Chair of the Washington Republican Party
- In office January 28, 2006 – January 27, 2007
- Preceded by: Chris Vance
- Succeeded by: Luke Esser

Personal details
- Born: 1948 (age 77–78) North Dakota, U.S.
- Alma mater: Walla Walla University (BA) Georgetown University (LLM) Whittier College (JD)

= Diane Tebelius =

Diane E. Tebelius (born 1948) is an American attorney and former federal prosecutor, Tebelius was the chair of the Washington State Republican Party from 2006 to 2007. In 2004, she ran in the Republican primary for election to Washington's 8th congressional district. In a field of four, she finished second behind popular King County Sheriff Dave Reichert who went on to win the general election.

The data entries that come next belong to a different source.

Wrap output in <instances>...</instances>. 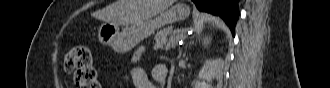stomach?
Wrapping results in <instances>:
<instances>
[{"instance_id": "1", "label": "stomach", "mask_w": 330, "mask_h": 88, "mask_svg": "<svg viewBox=\"0 0 330 88\" xmlns=\"http://www.w3.org/2000/svg\"><path fill=\"white\" fill-rule=\"evenodd\" d=\"M189 14L190 9L187 5L176 4L161 12L156 18L132 24L121 32L117 24L105 22L98 29V40L104 45L111 46L118 53H126L159 28L185 20Z\"/></svg>"}]
</instances>
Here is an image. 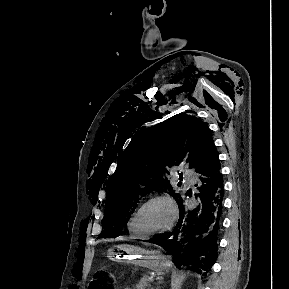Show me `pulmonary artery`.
<instances>
[{
  "instance_id": "e3ab8cb5",
  "label": "pulmonary artery",
  "mask_w": 289,
  "mask_h": 289,
  "mask_svg": "<svg viewBox=\"0 0 289 289\" xmlns=\"http://www.w3.org/2000/svg\"><path fill=\"white\" fill-rule=\"evenodd\" d=\"M184 177L186 178V179H190V178H192L193 177V175H192V173L190 172V171H188V170H184Z\"/></svg>"
}]
</instances>
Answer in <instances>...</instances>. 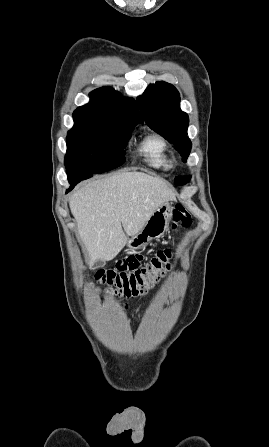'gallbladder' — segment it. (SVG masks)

==Personal life and education==
Tebelius was born in 1948 in North Dakota where she was raised on a wheat farm. She received a bachelor's degree in history from Walla Walla College. After teaching math in public schools, Tebelius earned a J.D. degree from Whittier College School of Law and a Master's degree in taxation from Georgetown University. In 1985, she married attorney Robert McCallum. They live in Bellevue, Washington.

==Career==
In 1981, Tebelius was hired as a special counsel to the United States Senate Committee on the Budget to work on President Ronald Reagan's first budget and tax proposal. In 1986, she became an assistant United States Attorney in Seattle, Washington. Tebelius retired as a prosecutor in 2006.